More than 700 schoolchildren perished in the 3.11 disaster. As new types of disaster education are being considered nationwide, the “Disaster moral education” developed by students of Shizuoka University Faculty of Education is drawing attention. The students conducted a survey on the behavior of children during the disaster in Kesennuma, where many schoolchildren lost their lives. Everyone was faced with a crucial decision before the tsunami arrived: to escape or to check out the safety of their family? In consultation with experts on the science of disaster prevention, the students presented “disaster moral education” lessons using images and illustrations at more than 10 elementary and junior high schools. The initiative has been highly evaluated. The program covers an actual “disaster moral education” lesson for 6th graders at an elementary school near Suruga Bay. It clearly shows how the children’s disaster prevention awareness changes: “Every man for himself”.
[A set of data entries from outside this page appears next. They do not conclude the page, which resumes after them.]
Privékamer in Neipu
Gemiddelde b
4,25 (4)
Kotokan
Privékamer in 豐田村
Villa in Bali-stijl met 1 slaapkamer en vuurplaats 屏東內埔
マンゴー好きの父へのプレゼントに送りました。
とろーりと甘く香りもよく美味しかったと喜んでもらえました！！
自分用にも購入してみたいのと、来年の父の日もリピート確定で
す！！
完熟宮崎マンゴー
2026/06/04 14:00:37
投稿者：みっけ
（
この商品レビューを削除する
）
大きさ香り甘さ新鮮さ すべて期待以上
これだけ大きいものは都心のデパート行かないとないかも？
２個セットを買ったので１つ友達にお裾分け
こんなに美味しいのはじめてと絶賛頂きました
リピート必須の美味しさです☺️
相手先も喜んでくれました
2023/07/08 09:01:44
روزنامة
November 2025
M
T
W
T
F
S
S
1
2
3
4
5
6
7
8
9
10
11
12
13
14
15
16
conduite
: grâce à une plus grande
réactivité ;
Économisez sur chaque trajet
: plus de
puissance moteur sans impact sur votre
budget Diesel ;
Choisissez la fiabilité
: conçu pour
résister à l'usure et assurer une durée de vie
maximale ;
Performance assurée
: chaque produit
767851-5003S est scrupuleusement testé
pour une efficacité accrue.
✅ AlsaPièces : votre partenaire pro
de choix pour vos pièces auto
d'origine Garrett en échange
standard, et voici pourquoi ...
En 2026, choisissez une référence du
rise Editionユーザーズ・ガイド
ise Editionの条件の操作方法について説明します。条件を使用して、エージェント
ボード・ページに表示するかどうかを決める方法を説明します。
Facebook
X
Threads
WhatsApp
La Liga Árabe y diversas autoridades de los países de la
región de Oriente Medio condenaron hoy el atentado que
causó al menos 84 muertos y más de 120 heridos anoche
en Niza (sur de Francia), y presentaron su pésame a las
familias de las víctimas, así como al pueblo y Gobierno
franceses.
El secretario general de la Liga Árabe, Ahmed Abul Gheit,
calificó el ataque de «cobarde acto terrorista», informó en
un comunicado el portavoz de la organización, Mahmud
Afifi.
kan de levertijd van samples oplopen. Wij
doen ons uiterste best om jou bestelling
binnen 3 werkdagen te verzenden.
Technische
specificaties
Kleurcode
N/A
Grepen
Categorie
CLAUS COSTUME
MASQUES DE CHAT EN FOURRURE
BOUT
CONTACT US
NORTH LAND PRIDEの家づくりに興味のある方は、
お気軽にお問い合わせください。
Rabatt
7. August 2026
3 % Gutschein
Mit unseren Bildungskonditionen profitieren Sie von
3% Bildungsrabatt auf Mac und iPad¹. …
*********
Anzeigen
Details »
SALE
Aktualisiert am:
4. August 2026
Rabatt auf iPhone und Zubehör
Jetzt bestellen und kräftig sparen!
At an unusual evacuation site in the Sanjo district of Sendai, more than half of the 1,000 evacuees were foreigners. This happened because many overseas students lived in the area and widely circulated e-mails reported that the Sanjo evacuation site was safe. However, the foreigners who escaped there were soon at a loss. Few of the Japanese evacuees could speak English and they were unable to explain the rules of the site well. Cultural and behavior differences stood out in relief and led to friction. Since then, the Sanjo district has been trying to make improvements in various ways based on the lessons learned. It has produced a disaster prevention manual in 10 languages and established a disaster prevention leader system so that foreigners who are fluent in Japanese can become evacuation guidance leaders. They’re also trying to share disaster awareness and cross-cultural understanding by holding regular discussion sessions on how local residents and foreigners can cooperate. There will be more and more foreign residents in Japan in the future. The program presents hints on surviving disasters through mutual assistance.
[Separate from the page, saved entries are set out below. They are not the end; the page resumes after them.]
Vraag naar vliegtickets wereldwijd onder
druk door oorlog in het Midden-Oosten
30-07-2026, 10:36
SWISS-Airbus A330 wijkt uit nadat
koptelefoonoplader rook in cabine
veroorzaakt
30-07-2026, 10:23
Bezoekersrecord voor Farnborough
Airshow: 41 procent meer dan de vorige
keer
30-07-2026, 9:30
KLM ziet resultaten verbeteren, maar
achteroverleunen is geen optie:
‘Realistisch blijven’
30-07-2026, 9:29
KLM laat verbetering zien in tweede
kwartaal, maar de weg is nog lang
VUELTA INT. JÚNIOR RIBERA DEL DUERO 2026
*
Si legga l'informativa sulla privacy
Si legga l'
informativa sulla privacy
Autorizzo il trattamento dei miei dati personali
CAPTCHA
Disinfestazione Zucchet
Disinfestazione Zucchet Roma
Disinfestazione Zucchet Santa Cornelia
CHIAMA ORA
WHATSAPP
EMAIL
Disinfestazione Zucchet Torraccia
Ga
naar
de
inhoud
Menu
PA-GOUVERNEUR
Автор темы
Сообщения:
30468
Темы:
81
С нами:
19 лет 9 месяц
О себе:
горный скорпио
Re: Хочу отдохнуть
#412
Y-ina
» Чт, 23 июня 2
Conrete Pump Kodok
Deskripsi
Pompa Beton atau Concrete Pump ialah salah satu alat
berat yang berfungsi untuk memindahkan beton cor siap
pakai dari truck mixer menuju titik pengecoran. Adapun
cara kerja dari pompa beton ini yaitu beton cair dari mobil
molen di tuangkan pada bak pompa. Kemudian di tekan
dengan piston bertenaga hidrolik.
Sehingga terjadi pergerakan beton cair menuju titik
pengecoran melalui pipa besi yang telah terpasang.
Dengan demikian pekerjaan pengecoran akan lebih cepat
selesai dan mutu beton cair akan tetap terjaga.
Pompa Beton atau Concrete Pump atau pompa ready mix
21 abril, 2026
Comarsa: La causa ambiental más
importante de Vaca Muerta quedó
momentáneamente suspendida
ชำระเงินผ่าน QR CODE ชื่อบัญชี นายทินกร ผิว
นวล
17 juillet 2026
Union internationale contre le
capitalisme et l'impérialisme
Movies have provided great support to people in the Tohoku region. From two months after the disaster, the “Cinema Yell Tohoku” project has held more than 500 free-of-charge screenings of popular movies in Iwate, Miyagi and Fukushima prefectures. With the help of people in the movie industry, screenings have been held at elementary schools and temporary housing complexes. People are once again enjoying watching movies together with others, and movies are starting to become a new focus for community-building. The program investigates the spirit of people connected by movies and the regeneration of communities.